Problem statement
Could you print the data that follows exactly as given?

Material for this exercise

* * * * *

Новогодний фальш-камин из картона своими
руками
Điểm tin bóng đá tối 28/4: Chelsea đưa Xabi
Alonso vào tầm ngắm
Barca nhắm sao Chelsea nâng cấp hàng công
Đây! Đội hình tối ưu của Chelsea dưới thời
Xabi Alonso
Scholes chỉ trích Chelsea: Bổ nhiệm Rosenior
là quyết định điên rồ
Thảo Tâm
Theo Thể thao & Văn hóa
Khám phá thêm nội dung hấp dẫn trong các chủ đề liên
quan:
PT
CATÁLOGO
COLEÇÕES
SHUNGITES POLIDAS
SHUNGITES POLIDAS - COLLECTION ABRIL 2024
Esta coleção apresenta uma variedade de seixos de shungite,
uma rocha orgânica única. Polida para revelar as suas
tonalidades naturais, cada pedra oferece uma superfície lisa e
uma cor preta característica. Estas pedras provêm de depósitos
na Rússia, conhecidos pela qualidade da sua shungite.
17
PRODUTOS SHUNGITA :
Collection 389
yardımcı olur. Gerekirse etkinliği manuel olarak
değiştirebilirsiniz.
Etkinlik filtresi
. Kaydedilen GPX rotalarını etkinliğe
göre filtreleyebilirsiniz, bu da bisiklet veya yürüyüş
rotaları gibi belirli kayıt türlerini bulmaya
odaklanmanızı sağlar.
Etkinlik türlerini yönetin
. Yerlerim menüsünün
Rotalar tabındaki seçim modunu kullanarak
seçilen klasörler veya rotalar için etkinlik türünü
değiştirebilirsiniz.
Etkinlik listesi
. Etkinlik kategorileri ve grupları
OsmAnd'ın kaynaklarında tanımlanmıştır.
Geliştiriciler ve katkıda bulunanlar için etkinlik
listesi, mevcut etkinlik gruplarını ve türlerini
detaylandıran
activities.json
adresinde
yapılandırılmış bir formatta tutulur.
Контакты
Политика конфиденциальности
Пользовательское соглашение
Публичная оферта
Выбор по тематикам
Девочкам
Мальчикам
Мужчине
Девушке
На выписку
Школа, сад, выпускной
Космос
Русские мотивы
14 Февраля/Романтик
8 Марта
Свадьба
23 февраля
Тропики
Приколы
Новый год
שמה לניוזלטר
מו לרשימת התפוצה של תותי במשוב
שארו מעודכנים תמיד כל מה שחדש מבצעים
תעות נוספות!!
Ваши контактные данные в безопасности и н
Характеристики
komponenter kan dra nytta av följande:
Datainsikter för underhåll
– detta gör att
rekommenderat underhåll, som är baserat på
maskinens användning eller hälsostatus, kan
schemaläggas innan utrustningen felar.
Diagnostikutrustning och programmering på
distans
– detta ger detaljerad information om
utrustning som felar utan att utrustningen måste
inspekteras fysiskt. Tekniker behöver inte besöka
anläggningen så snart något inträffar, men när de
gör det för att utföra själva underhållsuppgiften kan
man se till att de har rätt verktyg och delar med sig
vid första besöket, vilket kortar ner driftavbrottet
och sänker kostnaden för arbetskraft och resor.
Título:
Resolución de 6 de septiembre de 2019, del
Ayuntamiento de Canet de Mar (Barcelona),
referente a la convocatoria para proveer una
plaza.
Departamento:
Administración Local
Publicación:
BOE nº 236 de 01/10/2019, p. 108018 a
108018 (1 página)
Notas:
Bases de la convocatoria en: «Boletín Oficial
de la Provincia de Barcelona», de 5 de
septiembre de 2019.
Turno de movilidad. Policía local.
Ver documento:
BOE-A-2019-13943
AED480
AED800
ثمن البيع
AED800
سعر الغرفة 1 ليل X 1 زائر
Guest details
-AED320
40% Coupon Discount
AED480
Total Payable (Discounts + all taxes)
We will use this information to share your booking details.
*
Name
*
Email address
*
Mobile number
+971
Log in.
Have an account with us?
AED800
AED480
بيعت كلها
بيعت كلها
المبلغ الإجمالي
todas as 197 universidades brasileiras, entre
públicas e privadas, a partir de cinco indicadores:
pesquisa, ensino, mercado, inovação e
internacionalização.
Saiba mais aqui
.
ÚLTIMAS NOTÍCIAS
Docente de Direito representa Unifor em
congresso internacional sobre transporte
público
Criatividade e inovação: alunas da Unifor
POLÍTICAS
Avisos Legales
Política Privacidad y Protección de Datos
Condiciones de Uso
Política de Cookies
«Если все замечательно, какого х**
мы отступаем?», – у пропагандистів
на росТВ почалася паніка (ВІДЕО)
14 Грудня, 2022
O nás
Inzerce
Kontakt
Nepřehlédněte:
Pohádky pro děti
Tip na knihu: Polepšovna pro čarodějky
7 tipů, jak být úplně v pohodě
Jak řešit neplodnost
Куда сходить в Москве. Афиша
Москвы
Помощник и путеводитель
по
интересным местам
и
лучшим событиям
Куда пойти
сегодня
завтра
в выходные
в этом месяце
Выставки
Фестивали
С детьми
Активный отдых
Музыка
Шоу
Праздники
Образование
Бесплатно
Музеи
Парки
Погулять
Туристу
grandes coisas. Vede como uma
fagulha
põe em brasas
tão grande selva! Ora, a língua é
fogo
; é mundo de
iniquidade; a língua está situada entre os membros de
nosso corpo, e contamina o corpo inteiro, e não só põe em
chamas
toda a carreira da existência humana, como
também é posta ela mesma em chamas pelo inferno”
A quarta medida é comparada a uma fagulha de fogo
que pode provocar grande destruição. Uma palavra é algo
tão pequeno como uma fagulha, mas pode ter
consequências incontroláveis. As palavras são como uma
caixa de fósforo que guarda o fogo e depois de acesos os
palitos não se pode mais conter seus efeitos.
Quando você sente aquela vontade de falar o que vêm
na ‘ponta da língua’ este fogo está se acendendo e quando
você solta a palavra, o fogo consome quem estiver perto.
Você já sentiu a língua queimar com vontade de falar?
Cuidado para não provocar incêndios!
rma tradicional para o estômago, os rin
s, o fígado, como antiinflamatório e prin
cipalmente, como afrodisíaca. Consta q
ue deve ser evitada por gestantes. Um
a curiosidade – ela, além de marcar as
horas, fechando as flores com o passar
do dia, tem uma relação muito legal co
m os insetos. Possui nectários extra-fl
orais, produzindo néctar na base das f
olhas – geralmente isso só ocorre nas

* * * * *

Response to this task
Новогодний фальш-камин из картона своими
руками
Điểm tin bóng đá tối 28/4: Chelsea đưa Xabi
Alonso vào tầm ngắm
Barca nhắm sao Chelsea nâng cấp hàng công
Đây! Đội hình tối ưu của Chelsea dưới thời
Xabi Alonso
Scholes chỉ trích Chelsea: Bổ nhiệm Rosenior
là quyết định điên rồ
Thảo Tâm
Theo Thể thao & Văn hóa
Khám phá thêm nội dung hấp dẫn trong các chủ đề liên
quan:
PT
CATÁLOGO
COLEÇÕES
SHUNGITES POLIDAS
SHUNGITES POLIDAS - COLLECTION ABRIL 2024
Esta coleção apresenta uma variedade de seixos de shungite,
uma rocha orgânica única. Polida para revelar as suas
tonalidades naturais, cada pedra oferece uma superfície lisa e
uma cor preta característica. Estas pedras provêm de depósitos
na Rússia, conhecidos pela qualidade da sua shungite.
17
PRODUTOS SHUNGITA :
Collection 389
yardımcı olur. Gerekirse etkinliği manuel olarak
değiştirebilirsiniz.
Etkinlik filtresi
. Kaydedilen GPX rotalarını etkinliğe
göre filtreleyebilirsiniz, bu da bisiklet veya yürüyüş
rotaları gibi belirli kayıt türlerini bulmaya
odaklanmanızı sağlar.
Etkinlik türlerini yönetin
. Yerlerim menüsünün
Rotalar tabındaki seçim modunu kullanarak
seçilen klasörler veya rotalar için etkinlik türünü
değiştirebilirsiniz.
Etkinlik listesi
. Etkinlik kategorileri ve grupları
OsmAnd'ın kaynaklarında tanımlanmıştır.
Geliştiriciler ve katkıda bulunanlar için etkinlik
listesi, mevcut etkinlik gruplarını ve türlerini
detaylandıran
activities.json
adresinde
yapılandırılmış bir formatta tutulur.
Контакты
Политика конфиденциальности
Пользовательское соглашение
Публичная оферта
Выбор по тематикам
Девочкам
Мальчикам
Мужчине
Девушке
На выписку
Школа, сад, выпускной
Космос
Русские мотивы
14 Февраля/Романтик
8 Марта
Свадьба
23 февраля
Тропики
Приколы
Новый год
שמה לניוזלטר
מו לרשימת התפוצה של תותי במשוב
שארו מעודכנים תמיד כל מה שחדש מבצעים
תעות נוספות!!
Ваши контактные данные в безопасности и н
Характеристики
komponenter kan dra nytta av följande:
Datainsikter för underhåll
– detta gör att
rekommenderat underhåll, som är baserat på
maskinens användning eller hälsostatus, kan
schemaläggas innan utrustningen felar.
Diagnostikutrustning och programmering på
distans
– detta ger detaljerad information om
utrustning som felar utan att utrustningen måste
inspekteras fysiskt. Tekniker behöver inte besöka
anläggningen så snart något inträffar, men när de
gör det för att utföra själva underhållsuppgiften kan
man se till att de har rätt verktyg och delar med sig
vid första besöket, vilket kortar ner driftavbrottet
och sänker kostnaden för arbetskraft och resor.
Título:
Resolución de 6 de septiembre de 2019, del
Ayuntamiento de Canet de Mar (Barcelona),
referente a la convocatoria para proveer una
plaza.
Departamento:
Administración Local
Publicación:
BOE nº 236 de 01/10/2019, p. 108018 a
108018 (1 página)
Notas:
Bases de la convocatoria en: «Boletín Oficial
de la Provincia de Barcelona», de 5 de
septiembre de 2019.
Turno de movilidad. Policía local.
Ver documento:
BOE-A-2019-13943
AED480
AED800
ثمن البيع
AED800
سعر الغرفة 1 ليل X 1 زائر
Guest details
-AED320
40% Coupon Discount
AED480
Total Payable (Discounts + all taxes)
We will use this information to share your booking details.
*
Name
*
Email address
*
Mobile number
+971
Log in.
Have an account with us?
AED800
AED480
بيعت كلها
بيعت كلها
المبلغ الإجمالي
todas as 197 universidades brasileiras, entre
públicas e privadas, a partir de cinco indicadores:
pesquisa, ensino, mercado, inovação e
internacionalização.
Saiba mais aqui
.
ÚLTIMAS NOTÍCIAS
Docente de Direito representa Unifor em
congresso internacional sobre transporte
público
Criatividade e inovação: alunas da Unifor
POLÍTICAS
Avisos Legales
Política Privacidad y Protección de Datos
Condiciones de Uso
Política de Cookies
«Если все замечательно, какого х**
мы отступаем?», – у пропагандистів
на росТВ почалася паніка (ВІДЕО)
14 Грудня, 2022
O nás
Inzerce
Kontakt
Nepřehlédněte:
Pohádky pro děti
Tip na knihu: Polepšovna pro čarodějky
7 tipů, jak být úplně v pohodě
Jak řešit neplodnost
Куда сходить в Москве. Афиша
Москвы
Помощник и путеводитель
по
интересным местам
и
лучшим событиям
Куда пойти
сегодня
завтра
в выходные
в этом месяце
Выставки
Фестивали
С детьми
Активный отдых
Музыка
Шоу
Праздники
Образование
Бесплатно
Музеи
Парки
Погулять
Туристу
grandes coisas. Vede como uma
fagulha
põe em brasas
tão grande selva! Ora, a língua é
fogo
; é mundo de
iniquidade; a língua está situada entre os membros de
nosso corpo, e contamina o corpo inteiro, e não só põe em
chamas
toda a carreira da existência humana, como
também é posta ela mesma em chamas pelo inferno”
A quarta medida é comparada a uma fagulha de fogo
que pode provocar grande destruição. Uma palavra é algo
tão pequeno como uma fagulha, mas pode ter
consequências incontroláveis. As palavras são como uma
caixa de fósforo que guarda o fogo e depois de acesos os
palitos não se pode mais conter seus efeitos.
Quando você sente aquela vontade de falar o que vêm
na ‘ponta da língua’ este fogo está se acendendo e quando
você solta a palavra, o fogo consome quem estiver perto.
Você já sentiu a língua queimar com vontade de falar?
Cuidado para não provocar incêndios!
rma tradicional para o estômago, os rin
s, o fígado, como antiinflamatório e prin
cipalmente, como afrodisíaca. Consta q
ue deve ser evitada por gestantes. Um
a curiosidade – ela, além de marcar as
horas, fechando as flores com o passar
do dia, tem uma relação muito legal co
m os insetos. Possui nectários extra-fl
orais, produzindo néctar na base das f
olhas – geralmente isso só ocorre nas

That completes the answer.